O STJ, no REsp nº 1.828.778/RS, decidiu que não é necessário que o devedor receba a notificação pessoalmente. Basta que ela seja enviada ao endereço registrado no contrato.

2. Prazo para purgação da mora

Após a apreensão do veículo, o devedor tem 5 dias úteis para quitar a dívida integral (parcelas vencidas, vincendas, juros e custas processuais), conforme o art. 3º, §2º, do Decreto-Lei nº 911/69.
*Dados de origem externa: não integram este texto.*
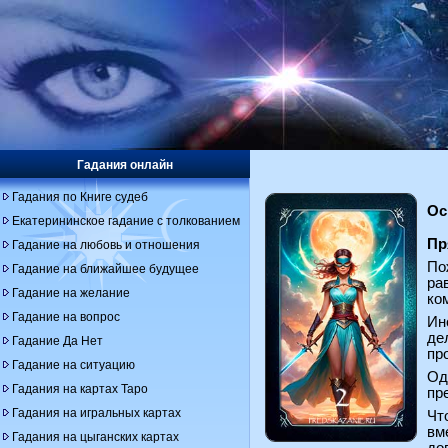
Гадания онлайн
Гадания по Книге судеб
Ос
Екатерининское гадание с толкованием
Пр
Гадание на любовь и отношения
По
Гадание на ближайшее будущее
ра
Гадание на желание
ко
Гадание на вопрос
Ин
де
Гадание Да Нет
пр
Гадание на ситуацию
Од
Гадания на картах Таро
пр
Гадания на игральных картах
Чт
вм
Гадания на цыганских картах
3. Consolidação da propriedade

Se o pagamento não for realizado no prazo, o banco consolida a propriedade do veículo e pode vendê-lo para saldar a dívida.

Jurisprudência relevante

O STJ e os Tribunais de Justiça têm reforçado o equilíbrio entre os direitos do credor e do devedor em casos de inadimplência. Alguns precedentes importantes incluem:

  1. Dívida residual após a venda do veículo:
    • No REsp nº 1.418.593/MT, o STJ confirmou que o credor pode cobrar a diferença entre o saldo devedor e o valor obtido com a venda do bem.
  2. Validade da notificação de mora:
    • No REsp nº 1.828.778/RS, o STJ decidiu que a notificação enviada ao endereço constante no contrato é suficiente para constituir o devedor em mora, mesmo que ele não a receba pessoalmente.
  3. Direito à purgação da mora:
    • No REsp nº 1.770.863/PR, o STJ reafirmou que o devedor tem o direito de quitar a dívida integral no prazo de 5 dias úteis após a apreensão para recuperar o veículo.

 

Dicas práticas antes de decidir

  1. Avalie o saldo devedor:
    • Solicite ao banco o valor atualizado da dívida e compare-o com o valor de mercado do veículo.
  2. Consulte um advogado:
    • Um advogado especialista em busca e apreensão pode ajudar a negociar melhores condições e avaliar se a devolução é a melhor alternativa.
  3. Considere a renegociação:
    • Antes de optar pela devolução, tente renegociar as parcelas ou buscar alternativas como refinanciamento.
  4. Venda direta:
    • Se possível, venda o veículo por conta própria. Geralmente, isso resulta em um valor maior do que o obtido pelo banco em leilões.

Conclusão

Devolver o carro ao banco pode ser uma alternativa para quem não consegue arcar com as parcelas, mas essa decisão deve ser tomada com cautela. É essencial entender que a devolução pode não extinguir a dívida e que existem riscos financeiros envolvidos. Antes de optar por essa solução, avalie todas as possibilidades, negocie com o banco e, se necessário, busque orientação jurídica para garantir que seus direitos sejam respeitados.